Phishing campaigns – which place “lures” inside devious emails to trick recipients into handing over passwords or other sensitive data – have always been an effective attack avenue for cybercriminals. For one, phishing campaigns are very cost-effective. Secondly, they capitalize on the human factor, and research shows staff negligence abounds in virtually every industry. And, as anti-phishing mechanisms evolved, so did adversaries’ methods.
In its latest security intelligence report, Microsoft says attackers continue to use phishing as a preferred attack method. In fact, detections rose 250% between January and December 2018, the software giant noticed after analyzing more than 470 billion email messages every month for phishing and malware.

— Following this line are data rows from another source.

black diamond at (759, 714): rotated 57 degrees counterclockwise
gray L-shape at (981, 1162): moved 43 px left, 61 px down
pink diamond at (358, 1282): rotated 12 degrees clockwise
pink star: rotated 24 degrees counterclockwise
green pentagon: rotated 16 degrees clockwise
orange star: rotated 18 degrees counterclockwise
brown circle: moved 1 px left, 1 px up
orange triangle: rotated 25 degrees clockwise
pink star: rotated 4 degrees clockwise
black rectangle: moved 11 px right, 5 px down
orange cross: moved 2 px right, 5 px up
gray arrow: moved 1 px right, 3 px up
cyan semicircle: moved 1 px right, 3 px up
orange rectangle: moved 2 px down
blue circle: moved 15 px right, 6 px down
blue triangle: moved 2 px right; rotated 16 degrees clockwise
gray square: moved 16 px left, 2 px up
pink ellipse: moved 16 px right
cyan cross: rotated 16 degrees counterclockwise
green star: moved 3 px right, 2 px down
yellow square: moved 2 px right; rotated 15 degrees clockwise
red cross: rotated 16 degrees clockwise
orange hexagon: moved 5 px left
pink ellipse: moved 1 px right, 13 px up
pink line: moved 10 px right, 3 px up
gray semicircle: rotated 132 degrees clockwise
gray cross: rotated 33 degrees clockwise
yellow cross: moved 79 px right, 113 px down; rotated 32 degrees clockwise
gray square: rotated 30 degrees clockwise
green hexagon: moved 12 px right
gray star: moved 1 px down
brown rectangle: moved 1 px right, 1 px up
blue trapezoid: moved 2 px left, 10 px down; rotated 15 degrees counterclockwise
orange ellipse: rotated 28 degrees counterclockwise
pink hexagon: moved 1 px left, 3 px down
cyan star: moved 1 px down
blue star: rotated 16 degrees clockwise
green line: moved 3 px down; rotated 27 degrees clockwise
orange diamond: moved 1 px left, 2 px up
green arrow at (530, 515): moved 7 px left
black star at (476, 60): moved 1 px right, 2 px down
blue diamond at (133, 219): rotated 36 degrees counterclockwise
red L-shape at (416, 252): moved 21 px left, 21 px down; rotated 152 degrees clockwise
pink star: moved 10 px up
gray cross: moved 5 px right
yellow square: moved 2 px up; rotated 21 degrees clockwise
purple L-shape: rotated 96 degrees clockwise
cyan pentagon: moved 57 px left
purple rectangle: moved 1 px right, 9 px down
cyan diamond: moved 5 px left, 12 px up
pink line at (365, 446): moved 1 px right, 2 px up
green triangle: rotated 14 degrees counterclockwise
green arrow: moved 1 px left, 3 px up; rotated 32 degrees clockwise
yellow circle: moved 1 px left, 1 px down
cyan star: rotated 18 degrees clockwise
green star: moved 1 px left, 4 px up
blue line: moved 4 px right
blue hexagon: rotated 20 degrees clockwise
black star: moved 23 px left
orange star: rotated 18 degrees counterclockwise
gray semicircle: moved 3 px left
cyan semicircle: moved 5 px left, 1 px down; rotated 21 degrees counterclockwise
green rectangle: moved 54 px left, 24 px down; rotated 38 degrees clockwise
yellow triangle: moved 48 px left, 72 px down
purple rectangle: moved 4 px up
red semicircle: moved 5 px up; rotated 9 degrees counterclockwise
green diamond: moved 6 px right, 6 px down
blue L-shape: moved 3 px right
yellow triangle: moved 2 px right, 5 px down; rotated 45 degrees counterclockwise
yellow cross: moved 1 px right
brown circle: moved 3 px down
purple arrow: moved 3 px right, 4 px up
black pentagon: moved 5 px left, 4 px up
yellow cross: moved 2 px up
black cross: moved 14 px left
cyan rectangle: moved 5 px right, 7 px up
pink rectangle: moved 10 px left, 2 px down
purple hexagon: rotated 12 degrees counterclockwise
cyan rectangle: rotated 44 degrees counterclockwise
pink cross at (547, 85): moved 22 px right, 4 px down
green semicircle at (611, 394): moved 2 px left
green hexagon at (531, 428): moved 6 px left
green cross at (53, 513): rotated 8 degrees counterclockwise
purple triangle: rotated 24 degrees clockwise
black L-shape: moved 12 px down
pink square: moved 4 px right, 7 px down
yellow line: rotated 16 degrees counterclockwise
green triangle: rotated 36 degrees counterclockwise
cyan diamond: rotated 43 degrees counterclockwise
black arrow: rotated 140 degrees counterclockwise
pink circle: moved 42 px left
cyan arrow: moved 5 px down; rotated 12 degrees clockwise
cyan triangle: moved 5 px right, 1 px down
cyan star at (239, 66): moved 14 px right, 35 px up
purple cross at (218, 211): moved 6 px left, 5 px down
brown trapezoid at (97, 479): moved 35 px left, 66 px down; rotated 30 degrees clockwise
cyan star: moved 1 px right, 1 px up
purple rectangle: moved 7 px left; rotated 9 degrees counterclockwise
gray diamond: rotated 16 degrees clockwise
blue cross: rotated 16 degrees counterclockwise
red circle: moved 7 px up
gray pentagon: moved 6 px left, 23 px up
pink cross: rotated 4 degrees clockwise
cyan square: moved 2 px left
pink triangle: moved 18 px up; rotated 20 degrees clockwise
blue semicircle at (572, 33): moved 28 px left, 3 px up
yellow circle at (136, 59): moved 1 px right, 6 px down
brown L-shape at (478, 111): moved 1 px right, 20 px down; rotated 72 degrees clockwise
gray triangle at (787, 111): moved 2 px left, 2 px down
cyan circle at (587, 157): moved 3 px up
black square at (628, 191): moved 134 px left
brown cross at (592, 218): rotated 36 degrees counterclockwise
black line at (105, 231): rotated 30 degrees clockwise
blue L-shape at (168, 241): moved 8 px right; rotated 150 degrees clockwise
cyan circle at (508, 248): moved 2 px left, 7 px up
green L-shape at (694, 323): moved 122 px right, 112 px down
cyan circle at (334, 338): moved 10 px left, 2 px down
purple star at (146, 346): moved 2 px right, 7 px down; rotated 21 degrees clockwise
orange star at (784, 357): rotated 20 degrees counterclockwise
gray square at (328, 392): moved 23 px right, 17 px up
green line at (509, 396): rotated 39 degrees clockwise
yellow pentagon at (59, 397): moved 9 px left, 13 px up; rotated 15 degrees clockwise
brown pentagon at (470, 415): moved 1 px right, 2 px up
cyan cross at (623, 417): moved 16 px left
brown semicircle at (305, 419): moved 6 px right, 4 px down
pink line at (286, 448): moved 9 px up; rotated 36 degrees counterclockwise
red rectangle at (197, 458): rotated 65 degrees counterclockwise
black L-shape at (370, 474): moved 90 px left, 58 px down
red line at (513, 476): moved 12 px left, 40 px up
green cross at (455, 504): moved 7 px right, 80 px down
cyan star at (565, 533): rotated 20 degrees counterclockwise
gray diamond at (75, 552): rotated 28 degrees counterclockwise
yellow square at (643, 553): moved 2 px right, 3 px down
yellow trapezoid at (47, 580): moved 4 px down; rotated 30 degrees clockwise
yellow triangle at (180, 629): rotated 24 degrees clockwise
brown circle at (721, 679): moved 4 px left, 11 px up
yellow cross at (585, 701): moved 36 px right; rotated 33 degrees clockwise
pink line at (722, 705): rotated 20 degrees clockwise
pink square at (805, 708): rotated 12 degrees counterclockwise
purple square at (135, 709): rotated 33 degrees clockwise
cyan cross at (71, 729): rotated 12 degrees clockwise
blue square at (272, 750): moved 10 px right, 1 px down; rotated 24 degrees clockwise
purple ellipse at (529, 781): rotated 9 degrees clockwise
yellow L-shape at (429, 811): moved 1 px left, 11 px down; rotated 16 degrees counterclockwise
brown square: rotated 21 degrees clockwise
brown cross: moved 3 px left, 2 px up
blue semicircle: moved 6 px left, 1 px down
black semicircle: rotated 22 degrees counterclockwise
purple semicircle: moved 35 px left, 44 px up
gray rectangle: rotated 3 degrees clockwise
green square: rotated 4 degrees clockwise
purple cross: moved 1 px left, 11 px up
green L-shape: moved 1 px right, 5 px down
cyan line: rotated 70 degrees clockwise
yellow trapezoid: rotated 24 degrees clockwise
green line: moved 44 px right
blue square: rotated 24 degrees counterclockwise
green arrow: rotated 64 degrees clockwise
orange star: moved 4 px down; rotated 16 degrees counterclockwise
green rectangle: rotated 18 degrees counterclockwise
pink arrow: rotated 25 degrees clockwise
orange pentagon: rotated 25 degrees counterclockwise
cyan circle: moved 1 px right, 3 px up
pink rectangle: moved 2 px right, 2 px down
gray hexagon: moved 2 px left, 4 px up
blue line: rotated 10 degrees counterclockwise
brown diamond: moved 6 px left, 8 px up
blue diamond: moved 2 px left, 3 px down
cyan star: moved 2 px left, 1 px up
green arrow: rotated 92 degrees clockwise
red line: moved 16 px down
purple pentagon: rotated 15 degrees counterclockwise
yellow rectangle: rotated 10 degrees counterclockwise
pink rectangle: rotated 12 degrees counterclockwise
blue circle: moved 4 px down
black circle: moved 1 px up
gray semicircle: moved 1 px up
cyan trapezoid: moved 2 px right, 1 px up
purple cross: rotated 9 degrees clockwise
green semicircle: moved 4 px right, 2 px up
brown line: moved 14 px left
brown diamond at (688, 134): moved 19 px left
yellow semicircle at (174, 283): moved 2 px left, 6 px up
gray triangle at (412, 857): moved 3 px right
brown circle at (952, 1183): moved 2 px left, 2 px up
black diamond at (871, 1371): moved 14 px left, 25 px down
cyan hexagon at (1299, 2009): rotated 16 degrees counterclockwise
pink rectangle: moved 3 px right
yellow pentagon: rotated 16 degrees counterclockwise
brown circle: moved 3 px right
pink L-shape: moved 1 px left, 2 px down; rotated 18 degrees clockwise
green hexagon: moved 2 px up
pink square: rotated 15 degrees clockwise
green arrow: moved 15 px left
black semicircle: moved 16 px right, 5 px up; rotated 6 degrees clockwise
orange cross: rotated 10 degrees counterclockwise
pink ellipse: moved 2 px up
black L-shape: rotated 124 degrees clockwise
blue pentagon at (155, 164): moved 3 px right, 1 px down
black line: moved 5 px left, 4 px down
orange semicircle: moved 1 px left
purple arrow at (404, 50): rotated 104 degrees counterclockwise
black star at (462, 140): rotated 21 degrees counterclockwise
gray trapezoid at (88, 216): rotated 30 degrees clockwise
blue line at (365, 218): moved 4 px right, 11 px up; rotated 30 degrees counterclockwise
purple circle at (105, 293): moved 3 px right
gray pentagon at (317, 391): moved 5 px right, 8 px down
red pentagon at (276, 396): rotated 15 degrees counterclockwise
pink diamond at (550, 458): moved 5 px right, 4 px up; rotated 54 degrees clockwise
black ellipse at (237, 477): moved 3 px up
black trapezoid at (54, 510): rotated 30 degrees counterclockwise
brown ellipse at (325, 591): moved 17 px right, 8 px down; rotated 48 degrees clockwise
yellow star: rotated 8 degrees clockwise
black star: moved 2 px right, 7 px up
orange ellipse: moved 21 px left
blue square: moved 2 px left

“Phishing promises to remain a problem for the foreseeable future because it involves human decisions and judgement in the face of persistent efforts by cybercriminals to make victims fall for their lures,” according to the Windows maker. “As the tools and techniques used to protect people from phishing become more sophisticated, attackers are forced to adapt themselves.”
One key measure undertaken by bad actors has been to make their campaigns polymorphic, in that they used a varied infrastructure (instead of a single URL, domain or IP to send email) with multiple points of attack. Another trend involves a shift from short-span attacks to longer high-volume campaigns. Attackers also increasingly use hosted infrastructure and other public cloud infrastructure. This makes it easier to avoid detection by hiding among legitimate sites and assets.
“For example, attackers increasingly use popular document sharing and collaboration sites and services to distribute malicious payloads and fake login forms that are used to steal user credentials,” according to the report.
Compromised accounts have also been used more often in distributing malicious emails. And, depending on the entity in the attackers’ crosshairs, phishing campaigns range from “targeted" (i.e. spear phishing) to “generic.”
Microsoft offers a list of seven phishing “lures” that businesses and regular users alike should watch out for:
- Domain spoofing (the email message domain is an exact match with the original domain name)
- Domain impersonation (the email domain is made to look like the original domain name)
- User impersonation (the email appears to come from someone you trust)
- Text lures (the text appears to come from a legitimate source such as a bank, government agency, or other company and typically asks the victim for sensitive information such as usernames, passwords or sensitive financial data)
- Credential phishing links (the email links to a page that resembles a login page for a legitimate site, so users will enter their login credentials)
- Phishing attachments (the message contains a malicious file attachment)
- Links to fake cloud storage locations (the email appears to come from a legitimate source and entices the user to give permission or enter personal information to access a fake cloud storage location)
While phishing also remains a top attack avenue to deliver zero-day payloads, Microsoft says it’s actively hardening against these attacks with additional anti-phishing protection, detection, investigation and response capabilities.